Rustic furniture artist Barney Bellinger is the owner of Sampson Bog Studio, Mayfield, N.Y. It is an art studio where bark, twigs and natural materials are gathered into the hands of a craftsman inspired by the logging trails, wildlife refuges, fly fishing sites, and the Great Camps of the Adirondacks. Furniture created by Barney Bellinger has been exhibited at the National Museum of Wildlife Art, the Adirondack Museum, and the Ralph Kylloe Gallery, and appears in the permanent collections of the Orvis Company and the Smithsonian Institution.

Michael Graves has been at the forefront of architecture and design since he founded his firm in 1964. Michael Graves and Associates – the architecture and interior design practices, and Michael Graves Design Group – the product and graphic design group, have received more than 185 awards for design excellence. Design projects range from urban architecture to consumer products. Graves himself received the American Institute of Architect’s Gold Medal, the highest award bestowed on an individual as well as twelve honorary doctorates. He is a member of the American Academy of Arts and Letters.

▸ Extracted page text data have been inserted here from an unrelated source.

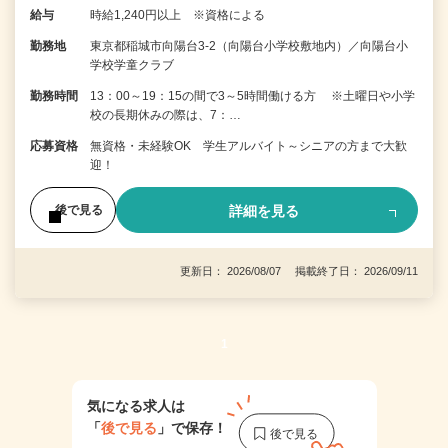
給与
時給1,240円以上 ※資格による
勤務地
東京都稲城市向陽台3-2（向陽台小学校敷地内）／向陽台小
学校学童クラブ
勤務時間
13：00～19：15の間で3～5時間働ける方 ※土曜日や小学
校の長期休みの際は、7：…
応募資格
無資格・未経験OK 学生アルバイト～シニアの方まで大歓
迎！
詳細を見る
後で見る
更新日： 2026/08/07 掲載終了日： 2026/09/11
1
気になる求人は
「
後で見る
」で保存！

The work of Furniture Artist Jason Henderson stands out for its ability to push the tradition of Adirondack style furniture into new and interesting design areas. His interpretation of rusticity is closely aligned with studio furniture and contemporary furniture design. His work has an “edge” and has earned a bit of notoriety. “Dining Chair” (2003) received the Most Original Design award at the Adirondack Museum’s Annual Rustic Fair and was purchased by the museum for the permanent collection. He was profiled by Adirondack Life magazine in 2006 in an article aptly called “Mr. Henderson Presents.” Henderson lives and works in the Lake George, N.Y. area.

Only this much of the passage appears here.